All that is left today is rubble, mile after mile of rubble, and land polluted by toxic waste.

It will take decades to heal what has been done to Gaza and its inhabitants. The pain and the destruction is unfathomable. Memories of what is lost will remain seared in people’s hearts and minds like the phantom limbs of a body that once was whole. Yet, I have no doubt that one of the first things Gazans will do to heal their land and their hearts is coax a plant to life among the ruins.

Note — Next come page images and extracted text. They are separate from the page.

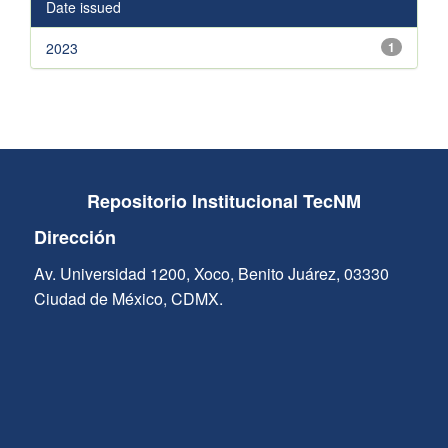
Date issued
2023
1
Repositorio Institucional TecNM
Dirección
Av. Universidad 1200, Xoco, Benito Juárez, 03330
Ciudad de México, CDMX.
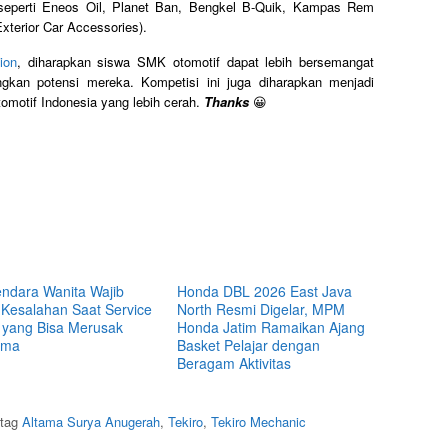
 seperti Eneos Oil, Planet Ban, Bengkel B-Quik, Kampas Rem
xterior Car Accessories).
ion
, diharapkan siswa SMK otomotif dapat lebih bersemangat
ngkan potensi mereka. Kompetisi ini juga diharapkan menjadi
omotif Indonesia yang lebih cerah.
Thanks
😀
ndara Wanita Wajib
Honda DBL 2026 East Java
 Kesalahan Saat Service
North Resmi Digelar, MPM
 yang Bisa Merusak
Honda Jatim Ramaikan Ajang
rma
Basket Pelajar dengan
Beragam Aktivitas
itag
Altama Surya Anugerah
,
Tekiro
,
Tekiro Mechanic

Gardening in the Shadow of Empire
Like a storm augured by darkening clouds and a first smattering of rain, it feels like war is coming to Europe. A Russian drone here. Russian fighter jets over European airspace there. The new Trump American Empire is threatening us too, throwing its weight behind the fascist populist right. Impatient with European norms, rules and taxes; intolerant of a region where, as compromised and fragile as it is, democracy still exists, America’s tech oligarchs and MAGA lords are moving in for the kill.
We are ill-equipped to resist them. Our cities and our villages and our gardens are beautiful. There is grumbling among the rank and file, and it is getting louder, but the cafés are full and we just had Paris Fashion Week.
In France, our government has buckled yet again. Macron remains president and has vowed never to resign but the prime ministers he names wilt off the vine one after another. Our last prime minister lasted 14 hours, a record of brevity in the history of the Fifth Republic. In contrast to President Macron’s suave moves on the international scene, here at home the country is in deep political and economic crisis. The far-right party of Marine Le Pen is just waiting for the death rattle of the French republic to move in and take power.
Like the Gazans under siege coaxing a single eggplant planted in an empty can to bear one or two fruit, I too turn to my garden, a living thing that demands my care, for solace and sustenance. In addition to fear, I feel a moral burden for the imperial shadow that is lengthening across our world. What the Palestinian people have been forced to endure, the extent to which they are surveilled with technologies of slaughter and control that are tested and perfected on their bodies are hard lessons that what one cherishes the most can be taken away with one bomb, one drone, one bullet, one app, one press of a button, one virus in a mobile phone, or a few AI-generated algorithms spewing lies.
If we are to survive in a world in which we want to live and not a dystopia created by the dark fantasies of real estate developers, tech overlords, and the new agents of empire, we must resist. We must keep working for the Palestinians’ right to self-determination and to live free of occupation and surveillance and the constant threat of dispossession. The technologies trained on them are being turned on us as well. Our freedom, our dignity, our right to life and happiness are on the line, and our gardens will not protect us, even those enclosed, as mine is, by solid stone walls.
And yet, as Candide observed after running a lifetime gauntlet of outrageous trials and tortures, in the end, the world is what it is, and if we survive it, “we must cultivate our garden.” With that, I return to mine.